Lassen Sie sich diesen Namen auf der Zunge zergehen: Jannarelly, das klingt ja mindestens so melodiös und kraftvoll wie Lamborghini oder Maserati! Der Franzose Anthony Jannarelly hat einen ultracoolen Retro-Renner entwickelt, auf den viele Sportwagenfans schon megaheiss sind.

Klein, geil, sexy!

Wie ein klassischer Rennwagen aus den frühen Sechzigern steht er da: Ein grosses und tiefliegendes Kühlermaul, eine lange Haube vorne, eingerahmt von sexy geschwungenen vorderen Kotflügeln. Das Ganze geht über in eine knapp geschnittene Fahrgastzelle, umrahmt vom Hauch einer Frontscheibe. Das Heck, schlank und knackig kurz. Die bauchigen Reifen stehen satt in den Radhäusern. Und das Schönste daran: Keine Spoiler, Diffusoren oder Schweller verunstalten wie bei den meisten anderen Sportwagen den Anblick. Klein, geil, sexy und puristisch! Auf den ersten Blick erinnert das Design an den legendären Ferrari 250 Testa Rossa von 1957 oder auch an den Mach 5-Rennwagen der legendären Anime-Serie «Speed Racer» aus Japan von 1967.

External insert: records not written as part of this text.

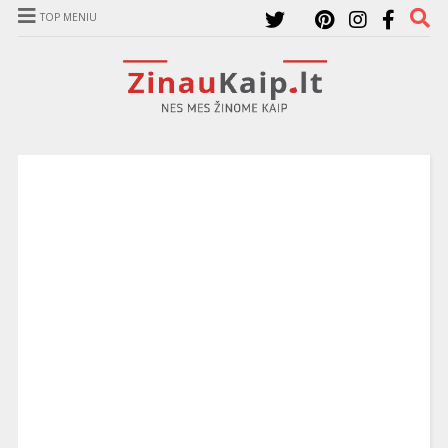
TOP MENIU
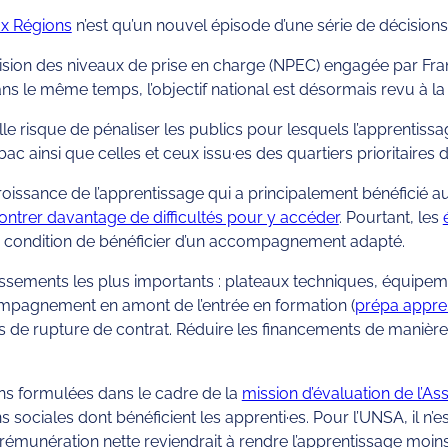
ux Régions
n’est qu’un nouvel épisode d’une série de décisions q
évision des niveaux de prise en charge (NPEC) engagée par F
 le même temps, l’objectif national est désormais revu à la b
e risque de pénaliser les publics pour lesquels l’apprentissag
bac ainsi que celles et ceux issu·es des quartiers prioritaires de
roissance de l’apprentissage qui a principalement bénéficié a
contrer davantage de difficultés pour y accéder
. Pourtant, les
, à condition de bénéficier d’un accompagnement adapté.
issements les plus importants : plateaux techniques, équipeme
accompagnement en amont de l’entrée en formation (
prépa appre
 de rupture de contrat. Réduire les financements de manière 
ons formulées dans le cadre de la
mission d’évaluation de l’A
 sociales dont bénéficient les apprenti·es. Pour l’UNSA, il n’e
munération nette reviendrait à rendre l’apprentissage moins i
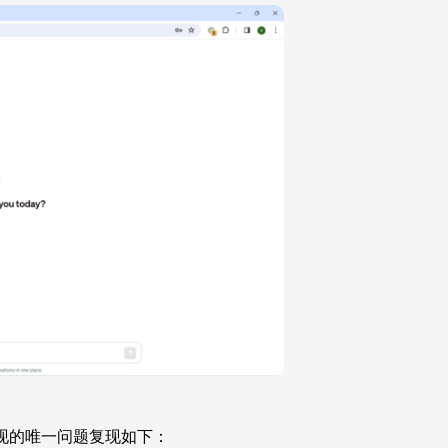
会出现的唯一问题复现如下：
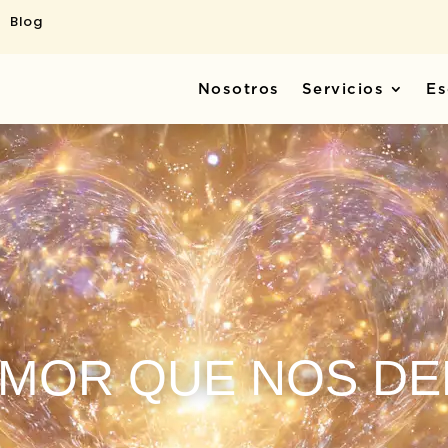
Blog
Nosotros
Servicios
Es
AMOR QUE NOS DE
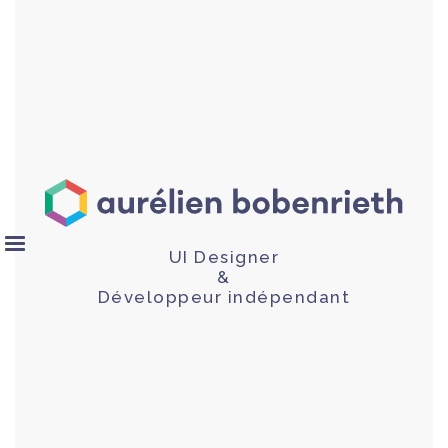
UI Designer
&
Développeur indépendant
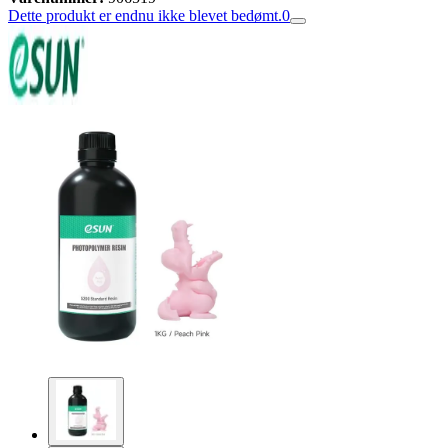
Dette produkt er endnu ikke blevet bedømt.
0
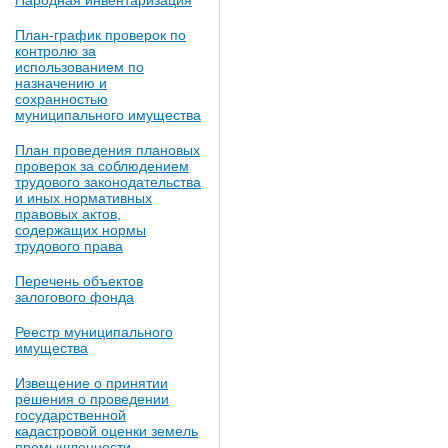
Народная инвентаризация
План-график проверок по
контролю за
использованием по
назначению и
сохранностью
муниципального имущества
План проведения плановых
проверок за соблюдением
трудового законодательства
и иных нормативных
правовых актов,
содержащих нормы
трудового права
Перечень объектов
залогового фонда
Реестр муниципального
имущества
Извещение о принятии
решения о проведении
государственной
кадастровой оценки земель
промышленности,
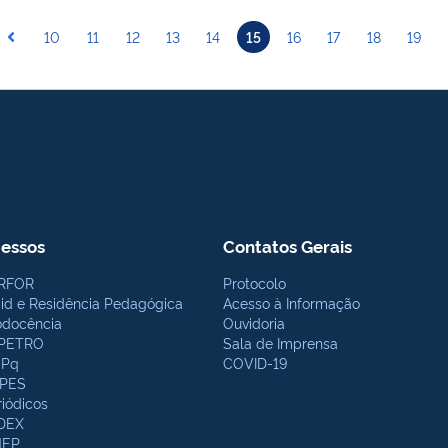
10
11
12
13
14
15
16
17
18
19
essos
Contatos Gerais
RFOR
Protocolo
bid e Residência Pedagógica
Acesso à Informação
odocência
Ouvidoria
PETRO
Sala de Imprensa
Pq
COVID-19
PES
riódicos
DEX
NEP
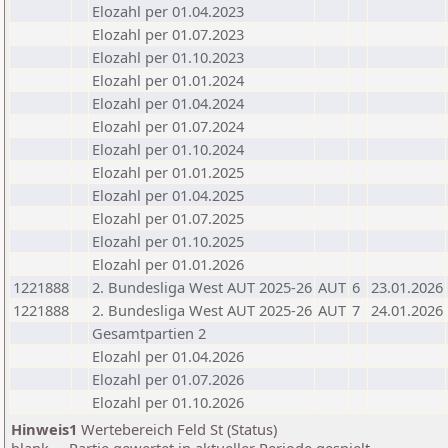
Elozahl per 01.04.2023
Elozahl per 01.07.2023
Elozahl per 01.10.2023
Elozahl per 01.01.2024
Elozahl per 01.04.2024
Elozahl per 01.07.2024
Elozahl per 01.10.2024
Elozahl per 01.01.2025
Elozahl per 01.04.2025
Elozahl per 01.07.2025
Elozahl per 01.10.2025
Elozahl per 01.01.2026
1221888
2. Bundesliga West AUT 2025-26
AUT
6
23.01.2026
1221888
2. Bundesliga West AUT 2025-26
AUT
7
24.01.2026
Gesamtpartien 2
Elozahl per 01.04.2026
Elozahl per 01.07.2026
Elozahl per 01.10.2026
Hinweis1
Wertebereich Feld St (Status)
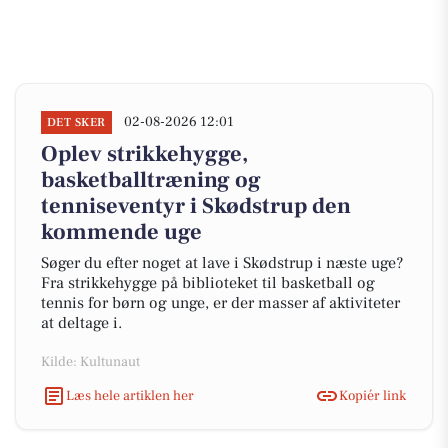
02-08-2026 12:01
DET SKER
Oplev strikkehygge,
basketballtræning og
tenniseventyr i Skødstrup den
kommende uge
Søger du efter noget at lave i Skødstrup i næste uge?
Fra strikkehygge på biblioteket til basketball og
tennis for børn og unge, er der masser af aktiviteter
at deltage i.
Kilde: Kultunaut
Læs hele artiklen her
Kopiér link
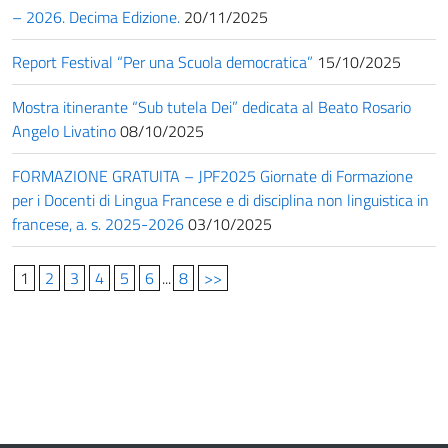
– 2026. Decima Edizione.
20/11/2025
Report Festival “Per una Scuola democratica”
15/10/2025
Mostra itinerante “Sub tutela Dei” dedicata al Beato Rosario
Angelo Livatino
08/10/2025
FORMAZIONE GRATUITA – JPF2025 Giornate di Formazione
per i Docenti di Lingua Francese e di disciplina non linguistica in
francese, a. s. 2025-2026
03/10/2025
1
2
3
4
5
6
...
8
>>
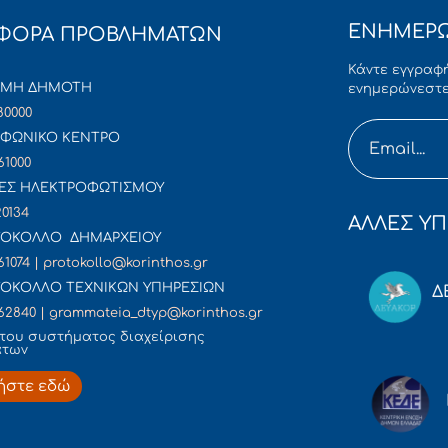
ΕΝΗΜΕΡΩ
ΦΟΡΑ ΠΡΟΒΛΗΜΑΤΩΝ
Κάντε εγγραφή
ΜΜΗ ΔΗΜΟΤΗ
ενημερώνεστε
80000
ΦΩΝΙΚΟ ΚΕΝΤΡΟ
61000
ΕΣ ΗΛΕΚΤΡΟΦΩΤΙΣΜΟΥ
20134
ΑΛΛΕΣ ΥΠ
ΟΚΟΛΛΟ ΔΗΜΑΡΧΕΙΟΥ
61074 | protokollo@korinthos.gr
ΟΚΟΛΛΟ ΤΕΧΝΙΚΩΝ ΥΠΗΡΕΣΙΩΝ
Δ
62840 | grammateia_dtyp@korinthos.gr
του συστήματος διαχείρισης
άτων
ήστε εδώ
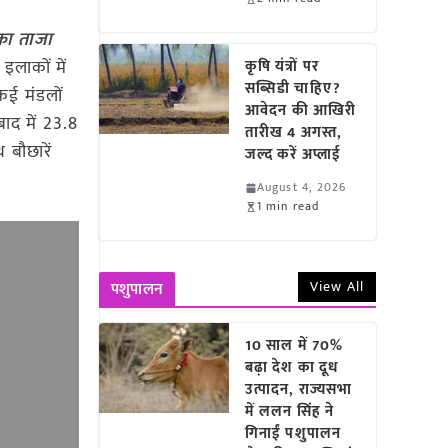
का ताजा
 इलाकों में
कृषि यंत्रों पर
सब्सिडी चाहिए?
कई मंडलों
आवेदन की आखिरी
ाद में 23.8
तारीख 4 अगस्त,
 बौछारें
जल्द करें अप्लाई
August 4, 2026
1 min read
View All
पशुपालन
10 साल में 70%
बढ़ा देश का दूध
उत्पादन, राज्यसभा
में ललन सिंह ने
गिनाईं पशुपालन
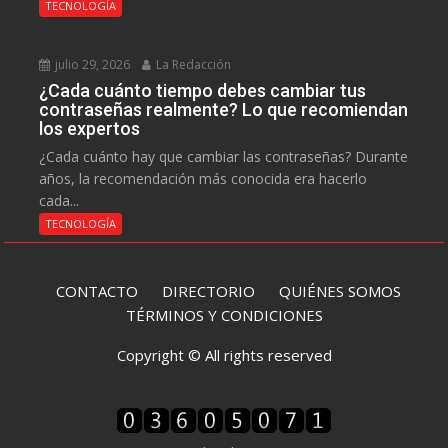
TECNOLOGÍA
julio 29, 2026
La Redacción
¿Cada cuánto tiempo debes cambiar tus
contraseñas realmente? Lo que recomiendan
los expertos
¿Cada cuánto hay que cambiar las contraseñas? Durante
años, la recomendación más conocida era hacerlo
cada...
TECNOLOGÍA
CONTACTO
DIRECTORIO
QUIÉNES SOMOS
TÉRMINOS Y CONDICIONES
Copyright © All rights reserved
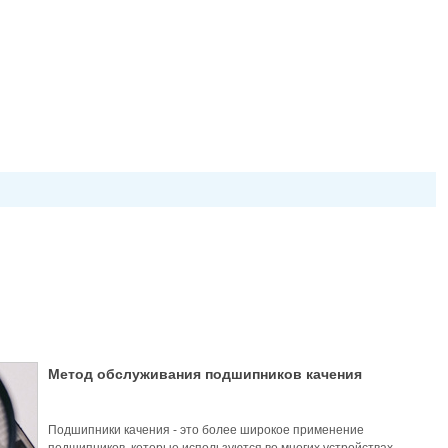
Метод обслуживания подшипников качения
Подшипники качения - это более широкое применение
подшипников, которые используются во многих устройствах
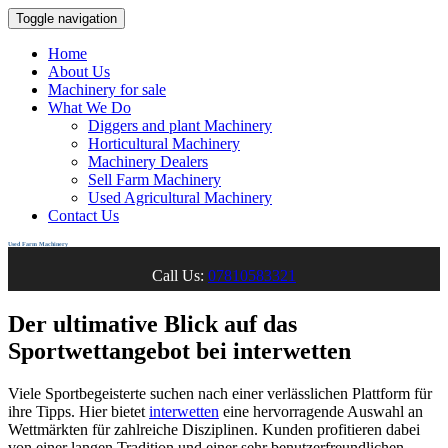
Toggle navigation
Home
About Us
Machinery for sale
What We Do
Diggers and plant Machinery
Horticultural Machinery
Machinery Dealers
Sell Farm Machinery
Used Agricultural Machinery
Contact Us
Used Farm Machinery
Call Us:
07810583321
Der ultimative Blick auf das
Sportwettangebot bei interwetten
Viele Sportbegeisterte suchen nach einer verlässlichen Plattform für
ihre Tipps. Hier bietet
interwetten
eine hervorragende Auswahl an
Wettmärkten für zahlreiche Disziplinen. Kunden profitieren dabei
von einer langen Tradition und einer sehr benutzerfreundlichen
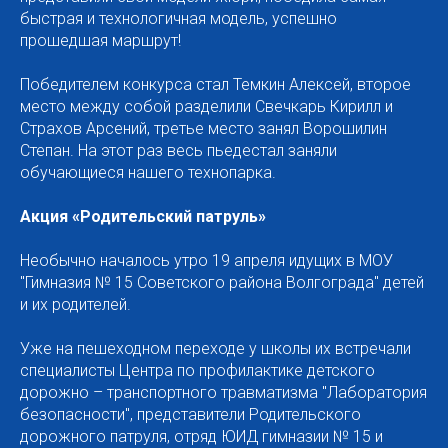
быстрая и технологичная модель, успешно
прошедшая маршрут!
Победителем конкурса стал Темкин Алексей, второе
место между собой разделили Свечкарь Кирилл и
Страхов Арсений, третье место занял Ворошилин
Степан. На этот раз весь пьедестал заняли
обучающиеся нашего технопарка.
Акция «Родительский патруль»
Необычно началось утро 19 апреля идущих в МОУ
"Гимназия № 15 Советского района Волгограда" детей
и их родителей.
Уже на пешеходном переходе у школы их встречали
специалисты Центра по профилактике детского
дорожно – транспортного травматизма "Лаборатория
безопасности", представители Родительского
дорожного патруля, отряд ЮИД гимназии № 15 и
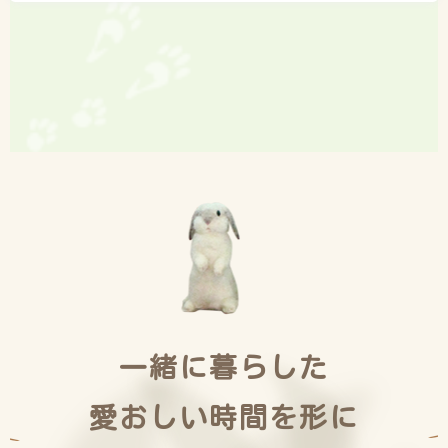
一緒に暮らした
愛おしい時間を形に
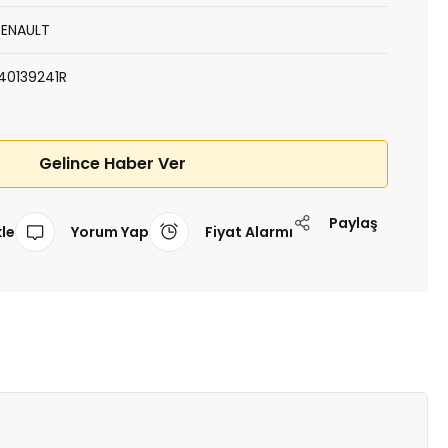
RENAULT
140139241R
Gelince Haber Ver
Paylaş
Yorum Yap
Fiyat Alarmı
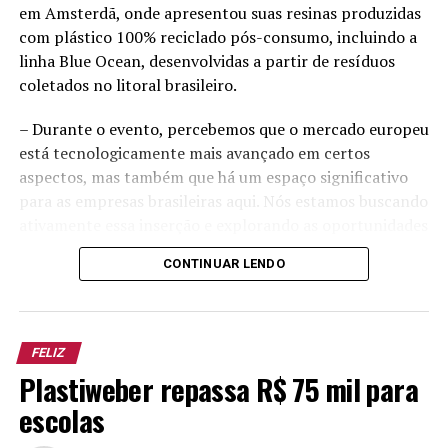
em Amsterdã, onde apresentou suas resinas produzidas
com plástico 100% reciclado pós-consumo, incluindo a
linha Blue Ocean, desenvolvidas a partir de resíduos
coletados no litoral brasileiro.
– Durante o evento, percebemos que o mercado europeu
está tecnologicamente mais avançado em certos
aspectos, mas também que há um espaço significativo
para as empresas brasileiras aqui. Nós estamos buscando
ativamente essa inserção e explorando as oportunidades
– destaca Lucas Pellenz, head de novos negócios da
CONTINUAR LENDO
Plastiweber.
Com certificações internacionais como RecyClass e
SMETA, a Plastiweber realiza o upcycling de plástico,
FELIZ
transformando resíduos em produtos de alto valor
Plastiweber repassa R$ 75 mil para
agregado. Para cada tonelada de plástico reciclado, a
escolas
plastiweber e suas marcas parceiras contribuem para a
redução de 2.000 quilogramas de emissões de gases de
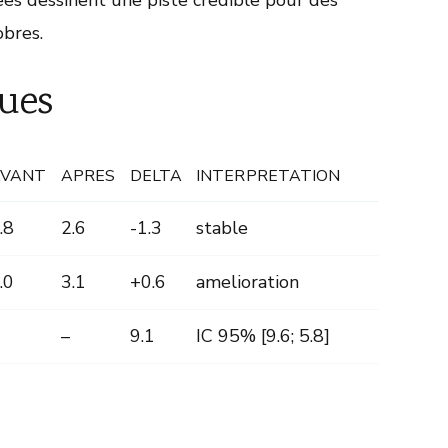
bres.
ues
AVANT
APRES
DELTA
INTERPRETATION
.8
2.6
-1.3
stable
.0
3.1
+0.6
amelioration
–
9.1
IC 95% [9.6; 5.8]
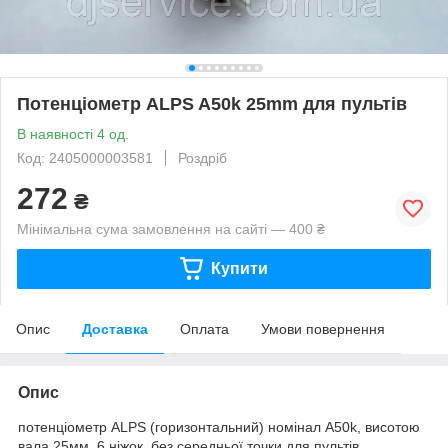
Потенціометр ALPS A50k 25mm для пультів
В наявності 4 од.
Код: 2405000003581
Роздріб
272
₴
Мінімальна сума замовлення на сайті — 400 ₴
Купити
Опис
Доставка
Оплата
Умови повернення
Опис
потенціометр ALPS (горизонтальний) номінал A50k, висотою
вала 25мм, 6 ніжок, без середньої точки для пультів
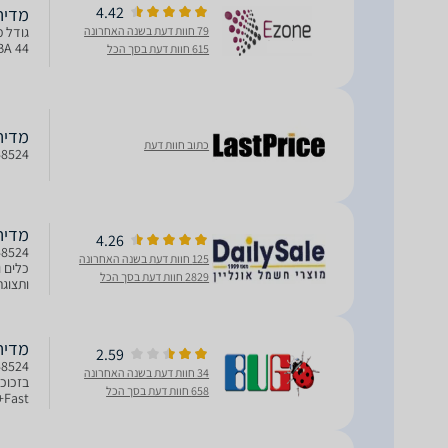
4.42
מדיח כלים
79 חוות דעת בשנה האחרונה
44 dBA סוג תצוגה LED
615 חוות דעת בסך הכל
מדיח כל
כתוב חוות דעת
48524
מדיח כלים
4.26
125 חוות דעת בשנה האחרונה
2829 חוות דעת בסך הכל
לשטיפ
מדיח כלים
2.59
34 חוות דעת בשנה האחרונה
658 חוות דעת בסך הכל
כלים: 15 דירוג אנרגטי: E צריכת אנרגיה: 96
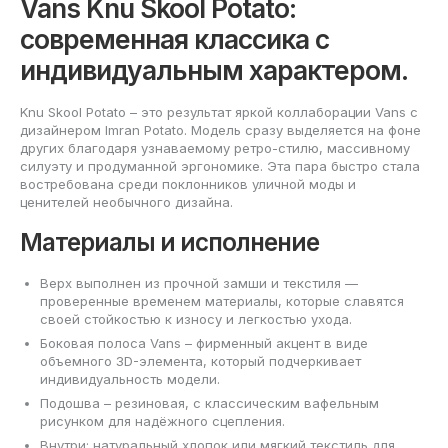
Vans Knu Skool Potato:
современная классика с
индивидуальным характером.
Knu Skool Potato – это результат яркой коллаборации Vans с
дизайнером Imran Potato. Модель сразу выделяется на фоне
других благодаря узнаваемому ретро-стилю, массивному
силуэту и продуманной эргономике. Эта пара быстро стала
востребована среди поклонников уличной моды и
ценителей необычного дизайна.
Материалы и исполнение
Верх выполнен из прочной замши и текстиля —
проверенные временем материалы, которые славятся
своей стойкостью к износу и легкостью ухода.
Боковая полоса Vans – фирменный акцент в виде
объемного 3D-элемента, который подчеркивает
индивидуальность модели.
Подошва – резиновая, с классическим вафельным
рисунком для надёжного сцепления.
Внутри: натуральный хлопок или мягкий текстиль для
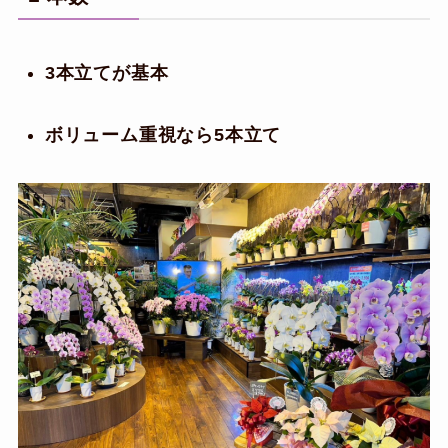
3本立てが基本
ボリューム重視なら5本立て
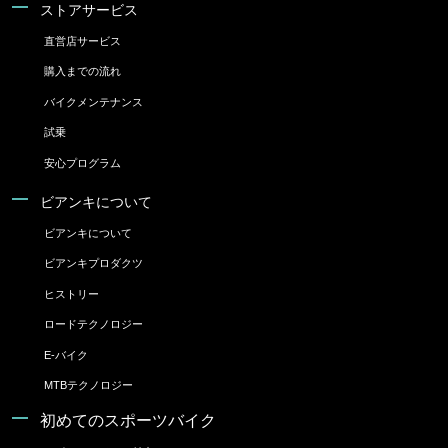
ストアサービス
直営店サービス
購入までの流れ
バイクメンテナンス
試乗
安心プログラム
ビアンキについて
ビアンキについて
ビアンキプロダクツ
ヒストリー
ロードテクノロジー
E-バイク
MTBテクノロジー
初めてのスポーツバイク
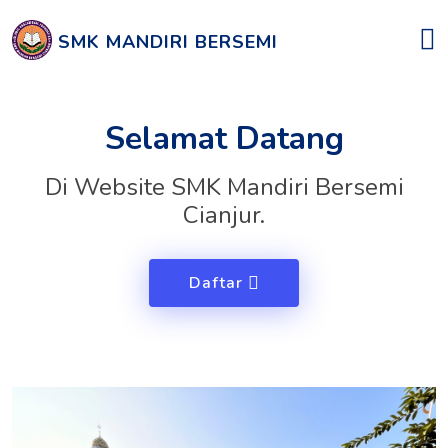
SMK MANDIRI BERSEMI
Selamat Datang
Di Website SMK Mandiri Bersemi
Cianjur.
Daftar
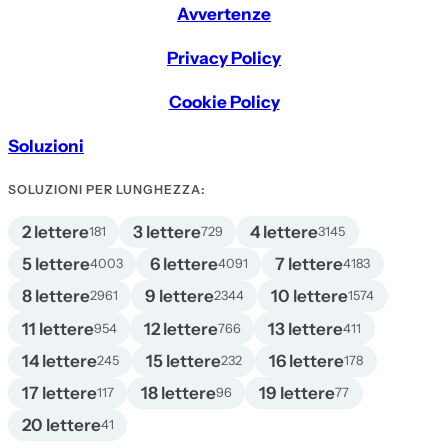
Avvertenze
Privacy Policy
Cookie Policy
Soluzioni
SOLUZIONI PER LUNGHEZZA:
2 lettere
3 lettere
4 lettere
181
729
3145
5 lettere
6 lettere
7 lettere
4003
4091
4183
8 lettere
9 lettere
10 lettere
2961
2344
1574
11 lettere
12 lettere
13 lettere
954
766
411
14 lettere
15 lettere
16 lettere
245
232
178
17 lettere
18 lettere
19 lettere
117
96
77
20 lettere
41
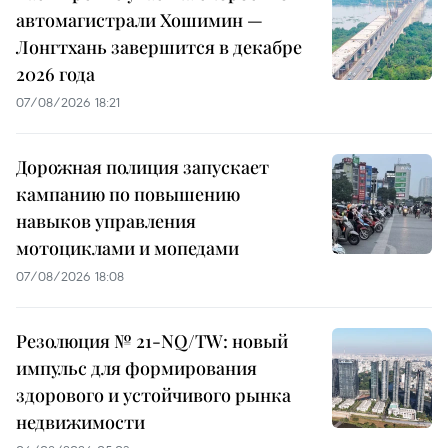
автомагистрали Хошимин —
Лонгтхань завершится в декабре
2026 года
07/08/2026 18:21
Дорожная полиция запускает
кампанию по повышению
навыков управления
мотоциклами и мопедами
07/08/2026 18:08
Резолюция № 21-NQ/TW: новый
импульс для формирования
здорового и устойчивого рынка
недвижимости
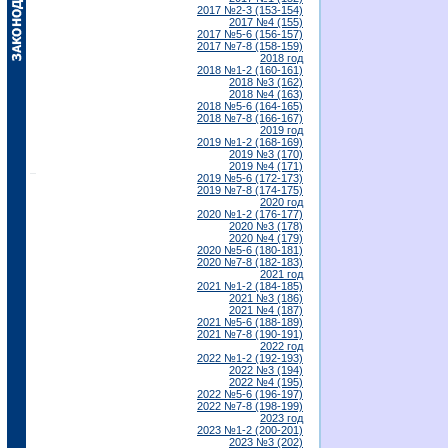
2017 №2-3 (153-154)
2017 №4 (155)
2017 №5-6 (156-157)
2017 №7-8 (158-159)
2018 год
2018 №1-2 (160-161)
2018 №3 (162)
2018 №4 (163)
2018 №5-6 (164-165)
2018 №7-8 (166-167)
2019 год
2019 №1-2 (168-169)
2019 №3 (170)
2019 №4 (171)
2019 №5-6 (172-173)
2019 №7-8 (174-175)
2020 год
2020 №1-2 (176-177)
2020 №3 (178)
2020 №4 (179)
2020 №5-6 (180-181)
2020 №7-8 (182-183)
2021 год
2021 №1-2 (184-185)
2021 №3 (186)
2021 №4 (187)
2021 №5-6 (188-189)
2021 №7-8 (190-191)
2022 год
2022 №1-2 (192-193)
2022 №3 (194)
2022 №4 (195)
2022 №5-6 (196-197)
2022 №7-8 (198-199)
2023 год
2023 №1-2 (200-201)
2023 №3 (202)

Definition «Speed Racer» Definition «Speed Racer»

Verantwortlich für diese Skulptur auf Semi-Slicks ist Anthony Jannarelly. Der Franzose gestaltete schon diverse Objekte, bei denen er klassisches Retro-Design mit modernen Elementen verbindet. Auch für kleine Sportwagenmanufakturen wie W-Motors war er schon tätig. Jetzt hat sich der Caterham-Fahrer den Traum vom eigenen Sportwagen erfüllt. Zusammen mit seinem Geschäftspartner Frederic Juillot zieht er in Dubai eine kleine Manufaktur auf. Mindestens fünf Exemplare der Jannarelly-Sportwagen möchte der Franzose im Monat bauen.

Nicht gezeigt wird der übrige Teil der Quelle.